+++ RECORDS PROVIDED +++

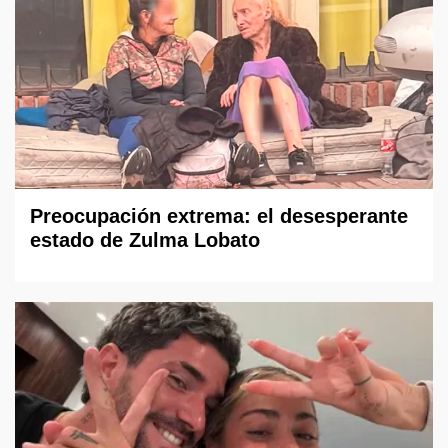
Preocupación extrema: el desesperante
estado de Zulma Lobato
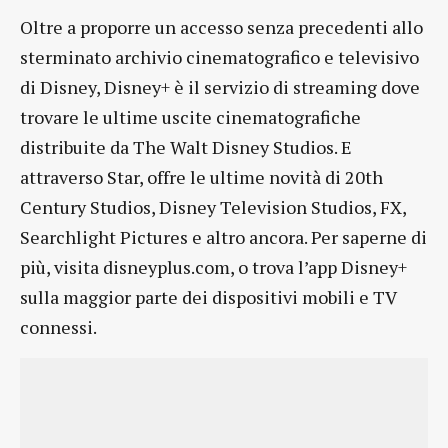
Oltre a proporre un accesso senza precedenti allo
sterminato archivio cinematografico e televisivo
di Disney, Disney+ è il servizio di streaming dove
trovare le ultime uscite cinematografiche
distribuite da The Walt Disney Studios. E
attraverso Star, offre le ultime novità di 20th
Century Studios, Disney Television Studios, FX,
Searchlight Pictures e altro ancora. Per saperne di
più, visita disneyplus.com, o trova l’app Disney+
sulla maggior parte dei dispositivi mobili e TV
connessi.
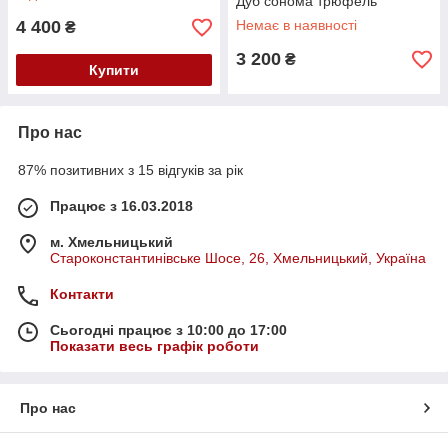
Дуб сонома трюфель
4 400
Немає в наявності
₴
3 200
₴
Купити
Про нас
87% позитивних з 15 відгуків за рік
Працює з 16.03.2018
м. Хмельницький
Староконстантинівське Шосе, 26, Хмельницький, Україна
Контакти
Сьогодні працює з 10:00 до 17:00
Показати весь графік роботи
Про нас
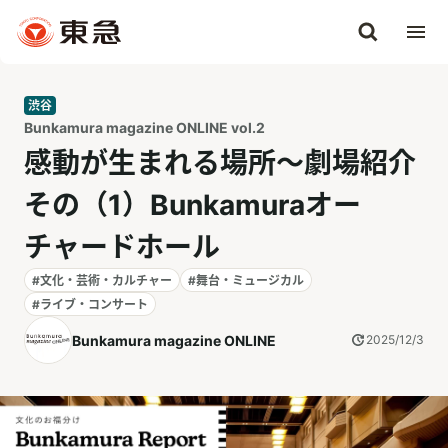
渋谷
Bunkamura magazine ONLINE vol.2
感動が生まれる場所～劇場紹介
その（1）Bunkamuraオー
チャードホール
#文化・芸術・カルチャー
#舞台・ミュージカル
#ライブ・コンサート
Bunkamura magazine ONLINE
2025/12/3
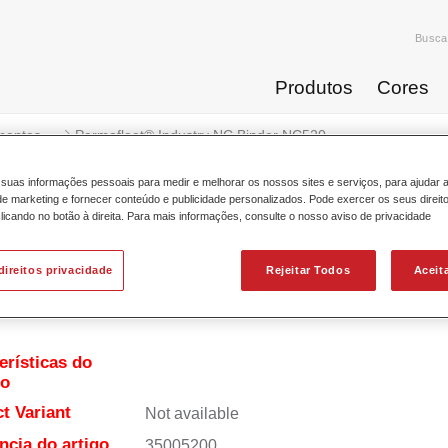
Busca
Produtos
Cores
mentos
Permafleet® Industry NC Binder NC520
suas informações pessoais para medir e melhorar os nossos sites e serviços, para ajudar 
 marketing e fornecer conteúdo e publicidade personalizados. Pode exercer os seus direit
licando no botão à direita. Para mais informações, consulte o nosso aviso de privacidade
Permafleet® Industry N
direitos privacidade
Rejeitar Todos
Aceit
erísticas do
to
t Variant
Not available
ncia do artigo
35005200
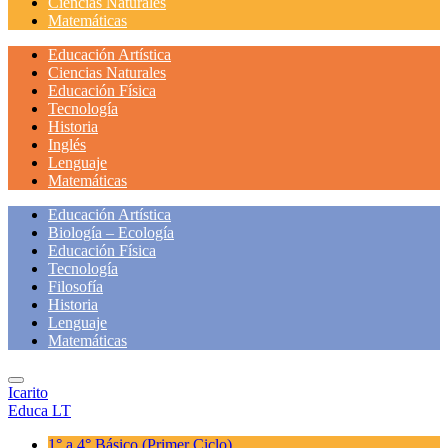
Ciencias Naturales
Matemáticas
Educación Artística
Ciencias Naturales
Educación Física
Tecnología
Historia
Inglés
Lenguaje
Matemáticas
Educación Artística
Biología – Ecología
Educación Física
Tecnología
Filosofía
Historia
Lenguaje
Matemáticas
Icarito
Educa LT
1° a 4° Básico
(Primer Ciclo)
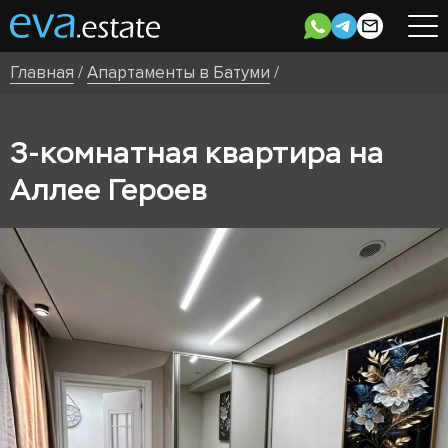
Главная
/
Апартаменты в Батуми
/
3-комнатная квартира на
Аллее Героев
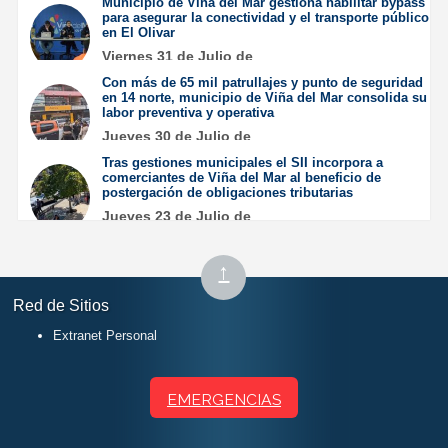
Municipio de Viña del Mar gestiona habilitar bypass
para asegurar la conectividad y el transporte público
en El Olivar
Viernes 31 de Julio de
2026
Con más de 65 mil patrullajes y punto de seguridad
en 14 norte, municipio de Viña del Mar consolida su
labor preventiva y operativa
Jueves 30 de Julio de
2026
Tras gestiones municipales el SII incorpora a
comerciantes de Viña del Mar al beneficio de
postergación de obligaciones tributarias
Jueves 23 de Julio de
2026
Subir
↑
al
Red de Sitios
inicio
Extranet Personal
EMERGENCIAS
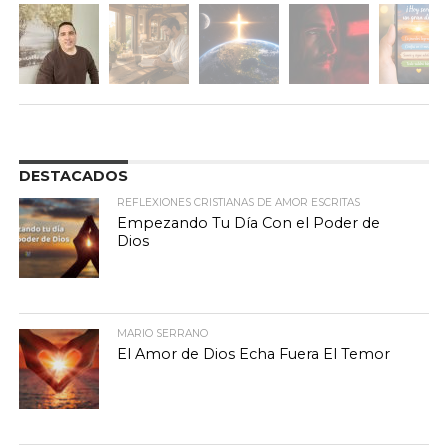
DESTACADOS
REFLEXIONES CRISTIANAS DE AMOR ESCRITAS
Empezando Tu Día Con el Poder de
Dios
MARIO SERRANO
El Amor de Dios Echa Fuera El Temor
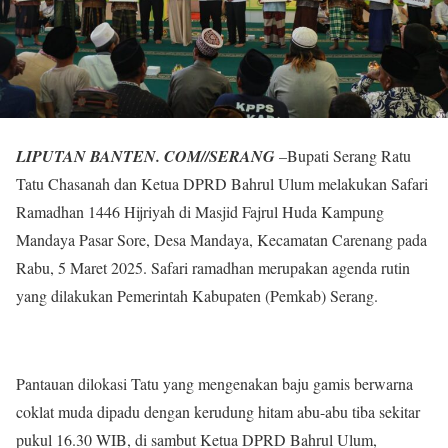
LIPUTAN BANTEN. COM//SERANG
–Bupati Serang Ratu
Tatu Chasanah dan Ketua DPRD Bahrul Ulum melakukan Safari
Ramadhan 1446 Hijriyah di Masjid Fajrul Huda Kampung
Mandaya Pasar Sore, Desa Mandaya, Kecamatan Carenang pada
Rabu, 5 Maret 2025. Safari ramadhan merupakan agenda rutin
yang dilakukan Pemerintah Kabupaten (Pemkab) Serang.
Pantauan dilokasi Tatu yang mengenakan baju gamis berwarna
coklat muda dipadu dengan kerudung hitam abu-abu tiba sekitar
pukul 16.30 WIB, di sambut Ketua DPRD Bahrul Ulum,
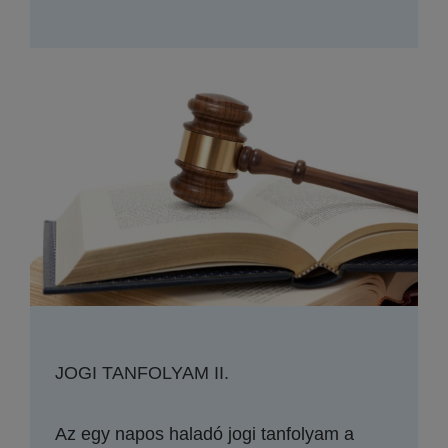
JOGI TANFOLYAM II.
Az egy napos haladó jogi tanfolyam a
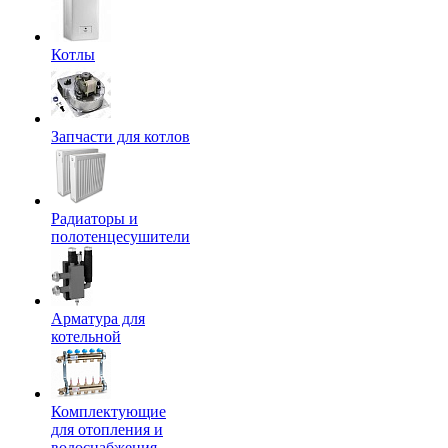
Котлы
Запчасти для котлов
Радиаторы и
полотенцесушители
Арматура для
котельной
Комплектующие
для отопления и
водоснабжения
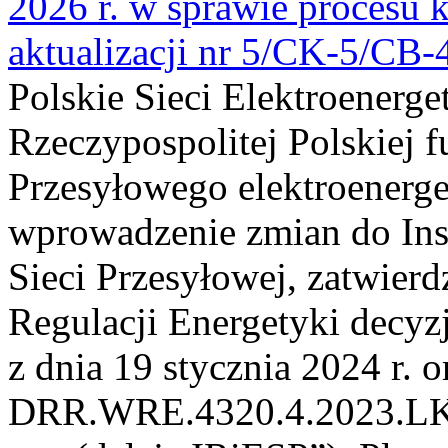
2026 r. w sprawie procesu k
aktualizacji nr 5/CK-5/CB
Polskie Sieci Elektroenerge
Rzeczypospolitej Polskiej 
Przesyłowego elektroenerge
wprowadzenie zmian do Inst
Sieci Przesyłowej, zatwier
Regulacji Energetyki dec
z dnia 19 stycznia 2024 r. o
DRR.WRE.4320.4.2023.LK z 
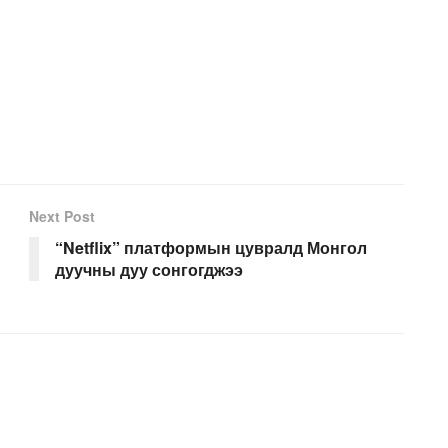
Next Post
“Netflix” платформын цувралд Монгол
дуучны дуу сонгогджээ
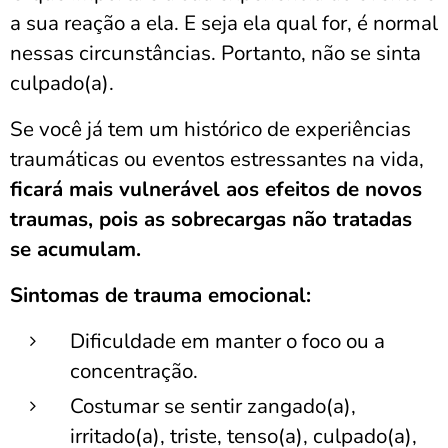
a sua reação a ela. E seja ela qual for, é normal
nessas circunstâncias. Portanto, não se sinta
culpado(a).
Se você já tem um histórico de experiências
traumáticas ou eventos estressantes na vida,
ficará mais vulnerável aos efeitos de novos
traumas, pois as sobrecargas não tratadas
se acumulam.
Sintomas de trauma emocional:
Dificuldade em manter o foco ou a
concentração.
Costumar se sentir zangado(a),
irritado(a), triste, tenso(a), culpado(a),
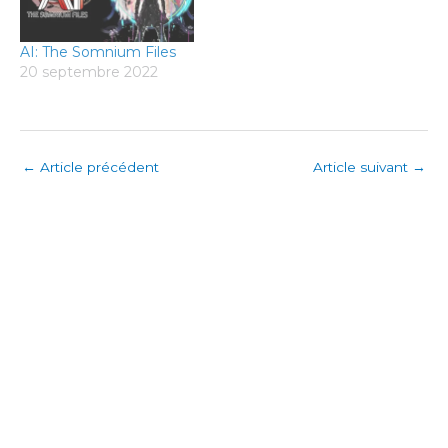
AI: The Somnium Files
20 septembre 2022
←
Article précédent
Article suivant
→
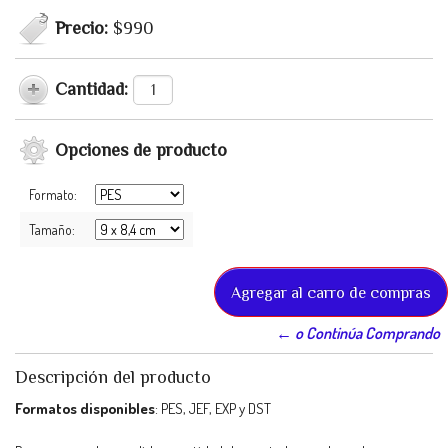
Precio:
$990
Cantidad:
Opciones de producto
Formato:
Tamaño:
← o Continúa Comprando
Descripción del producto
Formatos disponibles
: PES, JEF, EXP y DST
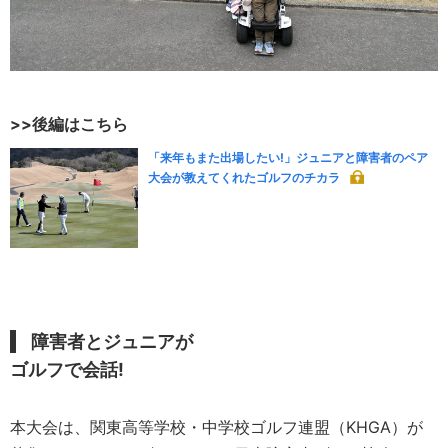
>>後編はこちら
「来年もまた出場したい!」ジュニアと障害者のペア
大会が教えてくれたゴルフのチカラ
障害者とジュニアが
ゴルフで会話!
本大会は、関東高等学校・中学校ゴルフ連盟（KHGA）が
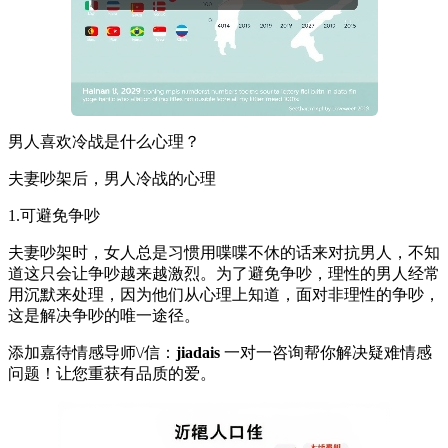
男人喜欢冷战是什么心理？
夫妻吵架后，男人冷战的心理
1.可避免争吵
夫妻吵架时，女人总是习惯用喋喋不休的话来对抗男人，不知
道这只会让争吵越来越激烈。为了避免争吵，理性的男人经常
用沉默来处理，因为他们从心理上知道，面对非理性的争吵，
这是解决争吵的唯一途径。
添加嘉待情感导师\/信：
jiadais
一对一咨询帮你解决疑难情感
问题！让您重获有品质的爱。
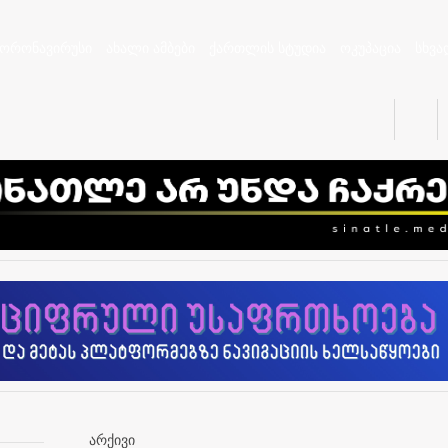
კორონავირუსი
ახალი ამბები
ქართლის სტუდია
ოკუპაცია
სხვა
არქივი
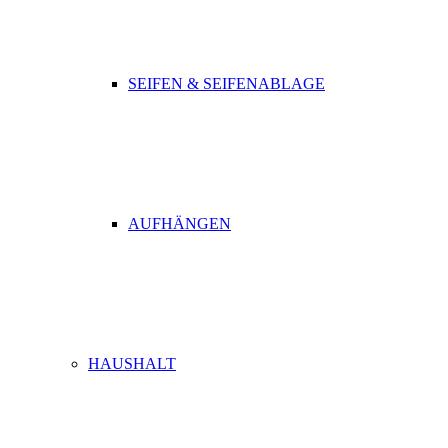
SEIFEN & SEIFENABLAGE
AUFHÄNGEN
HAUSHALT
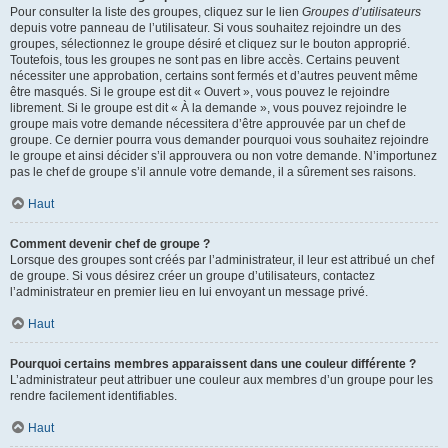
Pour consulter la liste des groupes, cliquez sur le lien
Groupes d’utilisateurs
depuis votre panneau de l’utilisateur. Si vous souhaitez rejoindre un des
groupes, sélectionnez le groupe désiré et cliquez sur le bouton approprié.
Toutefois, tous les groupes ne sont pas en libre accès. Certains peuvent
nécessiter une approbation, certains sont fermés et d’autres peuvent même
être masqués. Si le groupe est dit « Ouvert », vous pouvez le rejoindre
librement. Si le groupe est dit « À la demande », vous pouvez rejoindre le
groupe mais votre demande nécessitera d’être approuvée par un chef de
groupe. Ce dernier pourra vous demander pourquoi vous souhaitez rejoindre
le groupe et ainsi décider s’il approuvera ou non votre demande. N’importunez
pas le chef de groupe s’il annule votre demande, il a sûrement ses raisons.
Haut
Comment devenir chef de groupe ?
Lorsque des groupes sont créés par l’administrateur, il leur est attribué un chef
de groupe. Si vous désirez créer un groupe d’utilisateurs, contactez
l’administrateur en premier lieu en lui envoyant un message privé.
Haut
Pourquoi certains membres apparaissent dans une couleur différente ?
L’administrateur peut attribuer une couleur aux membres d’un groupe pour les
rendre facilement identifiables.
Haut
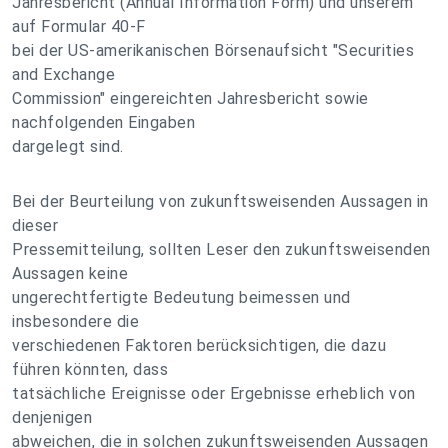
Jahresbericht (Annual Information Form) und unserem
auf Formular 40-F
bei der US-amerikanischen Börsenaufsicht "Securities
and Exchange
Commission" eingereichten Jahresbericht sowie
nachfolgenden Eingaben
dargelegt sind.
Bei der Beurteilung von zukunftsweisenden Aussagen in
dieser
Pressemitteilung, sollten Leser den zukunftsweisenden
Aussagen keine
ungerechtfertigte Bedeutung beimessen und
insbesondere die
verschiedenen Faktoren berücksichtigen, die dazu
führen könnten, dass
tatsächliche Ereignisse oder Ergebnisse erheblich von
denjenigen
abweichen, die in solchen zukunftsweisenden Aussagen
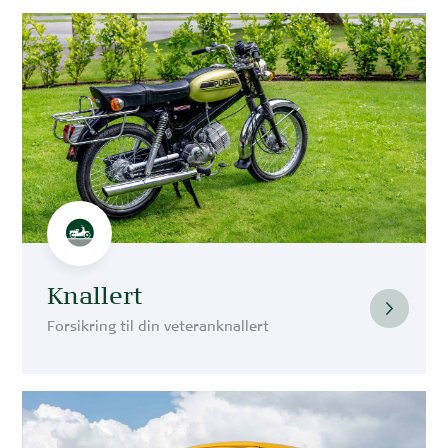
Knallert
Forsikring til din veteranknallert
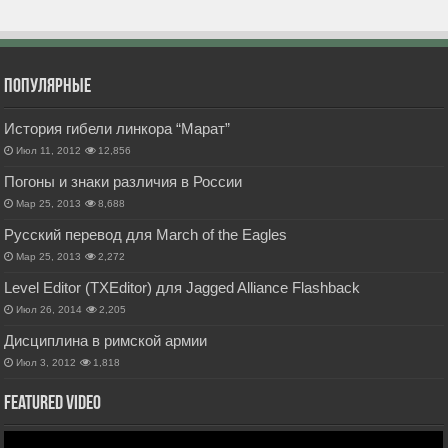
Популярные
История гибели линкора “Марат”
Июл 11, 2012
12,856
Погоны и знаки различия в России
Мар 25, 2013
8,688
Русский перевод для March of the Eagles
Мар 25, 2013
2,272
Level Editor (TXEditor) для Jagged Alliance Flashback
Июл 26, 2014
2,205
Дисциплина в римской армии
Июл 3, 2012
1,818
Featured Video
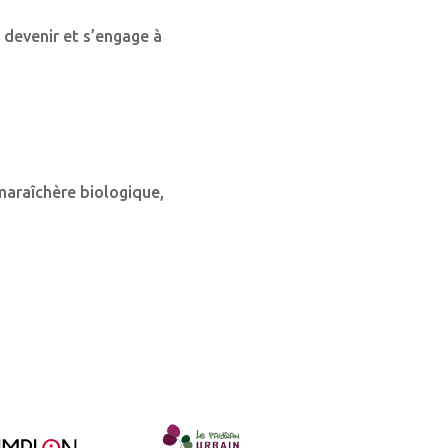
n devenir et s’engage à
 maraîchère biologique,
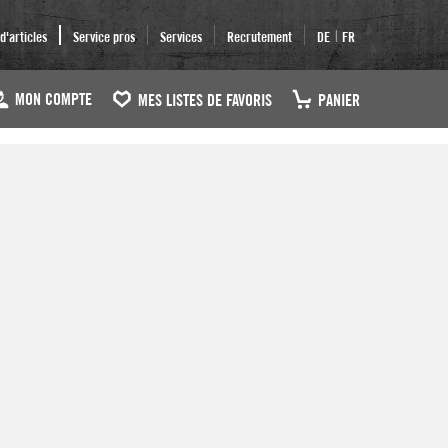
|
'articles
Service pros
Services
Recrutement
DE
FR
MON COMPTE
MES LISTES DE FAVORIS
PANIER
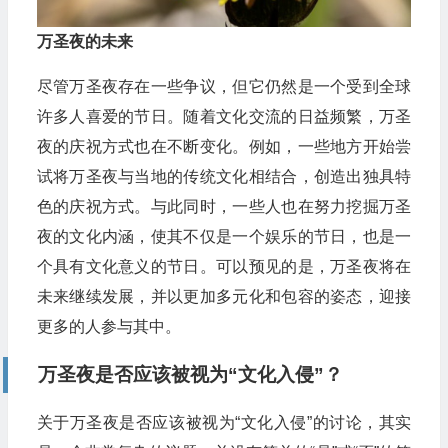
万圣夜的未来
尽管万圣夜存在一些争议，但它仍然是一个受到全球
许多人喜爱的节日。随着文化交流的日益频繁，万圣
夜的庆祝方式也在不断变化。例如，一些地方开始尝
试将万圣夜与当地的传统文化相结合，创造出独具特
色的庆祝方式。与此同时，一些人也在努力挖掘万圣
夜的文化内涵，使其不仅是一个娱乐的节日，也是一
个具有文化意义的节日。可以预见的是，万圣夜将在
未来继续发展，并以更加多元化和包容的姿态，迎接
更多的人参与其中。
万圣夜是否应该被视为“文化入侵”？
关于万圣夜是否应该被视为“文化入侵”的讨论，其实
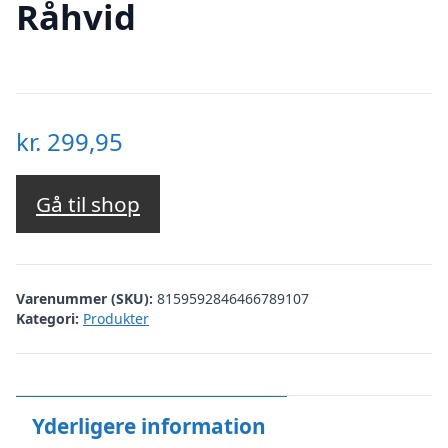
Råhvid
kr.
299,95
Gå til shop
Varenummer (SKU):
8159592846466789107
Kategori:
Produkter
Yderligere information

+++

EXERCISE DESCRIPTION: Go through the records above line by line and say how many lines include "zukunftsweisenden", giving only that number.

FINISHED EXERCISE: 3